Haïti – Transparence : Guerrier Henri interpelle la plateforme ECC sur le financement du RNDDH

Le 9 juillet 2025, le journaliste Guerrier Henri a envoyé une lettre ouverte à Edouard Paultre, coordonnateur de la plateforme Ensemble Contre la Corruption (ECC), pour demander des clarifications concernant le financement du Réseau National de Défense des Droits Humains (RNDDH). Il réclame une enquête indépendante sur l’origine et la gestion des fonds reçus par cette organisation, membre fondateur de l’ECC.

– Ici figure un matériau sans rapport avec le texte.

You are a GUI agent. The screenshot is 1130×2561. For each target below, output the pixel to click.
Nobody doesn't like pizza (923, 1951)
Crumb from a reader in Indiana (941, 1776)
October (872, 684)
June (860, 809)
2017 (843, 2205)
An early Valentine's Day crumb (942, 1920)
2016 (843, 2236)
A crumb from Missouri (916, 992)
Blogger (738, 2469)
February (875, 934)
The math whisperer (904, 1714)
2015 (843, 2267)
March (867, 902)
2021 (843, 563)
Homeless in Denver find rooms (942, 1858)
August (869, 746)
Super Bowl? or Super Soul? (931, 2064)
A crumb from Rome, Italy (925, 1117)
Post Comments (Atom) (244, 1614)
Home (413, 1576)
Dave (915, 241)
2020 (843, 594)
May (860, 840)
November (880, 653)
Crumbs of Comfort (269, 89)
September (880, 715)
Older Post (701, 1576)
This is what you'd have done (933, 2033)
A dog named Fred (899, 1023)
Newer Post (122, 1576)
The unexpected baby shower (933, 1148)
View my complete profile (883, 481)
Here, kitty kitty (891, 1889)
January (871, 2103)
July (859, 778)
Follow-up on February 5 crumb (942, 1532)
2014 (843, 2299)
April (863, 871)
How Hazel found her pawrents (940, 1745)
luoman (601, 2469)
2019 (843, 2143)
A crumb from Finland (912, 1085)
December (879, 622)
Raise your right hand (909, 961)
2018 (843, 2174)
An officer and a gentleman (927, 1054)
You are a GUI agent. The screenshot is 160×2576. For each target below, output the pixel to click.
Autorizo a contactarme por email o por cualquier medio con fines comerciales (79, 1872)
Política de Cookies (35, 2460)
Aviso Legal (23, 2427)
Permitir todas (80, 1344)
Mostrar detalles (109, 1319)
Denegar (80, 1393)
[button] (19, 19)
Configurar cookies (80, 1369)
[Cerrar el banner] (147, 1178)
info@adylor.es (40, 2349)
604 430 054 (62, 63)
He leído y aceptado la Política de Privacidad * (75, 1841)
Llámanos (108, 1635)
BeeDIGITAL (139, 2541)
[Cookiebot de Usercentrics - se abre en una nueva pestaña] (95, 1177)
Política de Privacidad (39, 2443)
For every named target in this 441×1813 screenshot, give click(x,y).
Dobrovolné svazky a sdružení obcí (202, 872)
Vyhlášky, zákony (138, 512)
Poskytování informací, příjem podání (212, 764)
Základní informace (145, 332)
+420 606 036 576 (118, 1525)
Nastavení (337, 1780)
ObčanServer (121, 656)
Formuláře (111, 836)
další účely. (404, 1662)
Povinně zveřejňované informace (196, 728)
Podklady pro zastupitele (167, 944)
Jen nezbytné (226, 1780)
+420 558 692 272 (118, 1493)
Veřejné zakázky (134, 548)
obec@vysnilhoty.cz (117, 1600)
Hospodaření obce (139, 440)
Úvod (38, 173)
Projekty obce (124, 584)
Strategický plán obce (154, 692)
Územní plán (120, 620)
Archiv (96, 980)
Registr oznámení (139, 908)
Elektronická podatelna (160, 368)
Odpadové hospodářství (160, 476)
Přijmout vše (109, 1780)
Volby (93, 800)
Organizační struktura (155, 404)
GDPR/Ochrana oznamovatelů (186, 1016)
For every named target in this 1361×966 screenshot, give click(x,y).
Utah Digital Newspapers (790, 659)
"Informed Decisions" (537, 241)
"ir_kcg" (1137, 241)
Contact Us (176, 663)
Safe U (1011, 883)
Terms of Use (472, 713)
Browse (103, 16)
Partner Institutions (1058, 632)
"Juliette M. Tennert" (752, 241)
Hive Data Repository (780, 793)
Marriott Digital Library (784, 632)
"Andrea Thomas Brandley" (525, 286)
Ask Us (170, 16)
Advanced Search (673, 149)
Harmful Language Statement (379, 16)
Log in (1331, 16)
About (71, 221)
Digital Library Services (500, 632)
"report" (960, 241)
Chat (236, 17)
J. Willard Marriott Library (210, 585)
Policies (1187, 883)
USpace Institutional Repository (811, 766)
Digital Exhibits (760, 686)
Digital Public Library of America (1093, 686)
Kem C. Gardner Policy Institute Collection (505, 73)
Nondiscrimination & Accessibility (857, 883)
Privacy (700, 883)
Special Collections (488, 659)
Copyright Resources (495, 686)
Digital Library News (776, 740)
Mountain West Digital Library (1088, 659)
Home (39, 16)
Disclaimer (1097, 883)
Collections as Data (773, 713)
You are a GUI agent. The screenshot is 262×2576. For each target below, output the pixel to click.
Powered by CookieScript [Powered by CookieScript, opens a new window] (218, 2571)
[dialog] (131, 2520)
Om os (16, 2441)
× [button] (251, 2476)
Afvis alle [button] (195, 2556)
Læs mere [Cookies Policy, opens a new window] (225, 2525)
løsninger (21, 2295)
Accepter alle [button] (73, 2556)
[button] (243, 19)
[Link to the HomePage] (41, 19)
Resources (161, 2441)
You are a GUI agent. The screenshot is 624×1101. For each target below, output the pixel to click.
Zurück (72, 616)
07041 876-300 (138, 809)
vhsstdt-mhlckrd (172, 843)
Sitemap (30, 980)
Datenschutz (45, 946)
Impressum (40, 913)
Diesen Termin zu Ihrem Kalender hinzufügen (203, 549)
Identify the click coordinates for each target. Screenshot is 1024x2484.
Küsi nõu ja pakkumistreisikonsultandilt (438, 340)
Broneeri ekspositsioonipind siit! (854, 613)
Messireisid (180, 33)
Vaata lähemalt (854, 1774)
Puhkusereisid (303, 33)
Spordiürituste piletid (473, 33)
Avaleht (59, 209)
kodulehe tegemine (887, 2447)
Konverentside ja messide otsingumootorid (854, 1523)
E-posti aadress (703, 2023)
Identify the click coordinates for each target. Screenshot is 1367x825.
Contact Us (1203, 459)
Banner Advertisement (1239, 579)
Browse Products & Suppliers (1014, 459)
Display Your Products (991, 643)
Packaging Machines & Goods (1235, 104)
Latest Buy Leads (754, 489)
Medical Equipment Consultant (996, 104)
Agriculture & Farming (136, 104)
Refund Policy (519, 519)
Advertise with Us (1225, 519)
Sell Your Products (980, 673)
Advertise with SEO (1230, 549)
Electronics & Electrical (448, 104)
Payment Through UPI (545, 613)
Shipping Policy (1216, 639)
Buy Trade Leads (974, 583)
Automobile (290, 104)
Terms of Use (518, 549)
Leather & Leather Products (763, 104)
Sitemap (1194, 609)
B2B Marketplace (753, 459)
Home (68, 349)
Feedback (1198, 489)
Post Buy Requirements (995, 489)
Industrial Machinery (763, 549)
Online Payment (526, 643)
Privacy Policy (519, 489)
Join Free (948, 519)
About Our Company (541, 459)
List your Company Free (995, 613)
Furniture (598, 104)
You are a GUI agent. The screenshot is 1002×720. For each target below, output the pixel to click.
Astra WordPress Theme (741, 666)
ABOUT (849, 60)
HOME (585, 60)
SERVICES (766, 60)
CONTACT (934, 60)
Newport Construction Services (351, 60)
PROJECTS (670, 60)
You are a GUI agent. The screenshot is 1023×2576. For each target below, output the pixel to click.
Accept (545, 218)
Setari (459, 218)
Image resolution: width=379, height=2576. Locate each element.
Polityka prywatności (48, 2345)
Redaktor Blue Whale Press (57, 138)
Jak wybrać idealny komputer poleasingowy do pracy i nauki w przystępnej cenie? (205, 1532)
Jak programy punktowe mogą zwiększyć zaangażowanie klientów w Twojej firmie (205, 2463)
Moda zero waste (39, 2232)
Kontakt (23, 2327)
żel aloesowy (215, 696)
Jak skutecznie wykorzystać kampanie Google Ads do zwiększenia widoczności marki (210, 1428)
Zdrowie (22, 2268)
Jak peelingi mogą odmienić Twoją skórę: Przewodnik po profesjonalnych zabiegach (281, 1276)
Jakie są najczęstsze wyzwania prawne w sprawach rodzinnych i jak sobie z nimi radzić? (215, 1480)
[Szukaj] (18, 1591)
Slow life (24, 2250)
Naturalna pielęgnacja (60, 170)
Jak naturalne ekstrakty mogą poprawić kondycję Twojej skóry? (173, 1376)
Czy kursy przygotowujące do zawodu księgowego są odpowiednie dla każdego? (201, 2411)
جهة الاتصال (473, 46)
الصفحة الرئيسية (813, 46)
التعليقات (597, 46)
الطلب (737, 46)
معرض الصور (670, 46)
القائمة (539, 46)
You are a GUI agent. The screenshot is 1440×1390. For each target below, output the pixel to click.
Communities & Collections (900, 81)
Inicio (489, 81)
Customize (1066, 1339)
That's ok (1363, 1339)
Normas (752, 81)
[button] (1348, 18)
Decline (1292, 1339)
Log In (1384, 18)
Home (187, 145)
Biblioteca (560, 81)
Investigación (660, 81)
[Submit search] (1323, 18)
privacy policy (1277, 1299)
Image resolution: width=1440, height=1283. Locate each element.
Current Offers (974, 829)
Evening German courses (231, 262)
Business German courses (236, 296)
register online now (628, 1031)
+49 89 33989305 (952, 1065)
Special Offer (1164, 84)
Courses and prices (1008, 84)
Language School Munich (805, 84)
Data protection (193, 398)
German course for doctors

À Port-au-Prince, le 10 juillet 2025, Guerrier Henri a mis en lumière trois institutions publiques qui auraient contribué financièrement au RNDDH : l’Office National d’Assurance-Vieillesse (ONA), le Bureau de Monétisation des Programmes d’Aide au Développement (BMPAD) et l’Autorité Portuaire Nationale (APN). Si le financement du BMPAD a été confirmé publiquement, les montants et les conditions d’attribution des fonds provenant de l’ONA et de l’APN restent flous.
Selon le journaliste, cette opacité entache la crédibilité du RNDDH, pourtant considéré comme une organisation majeure dans la défense des droits humains en Haïti. Guerrier Henri s’inquiète de possibles conflits d’intérêts et de l’absence de mécanismes de contrôle.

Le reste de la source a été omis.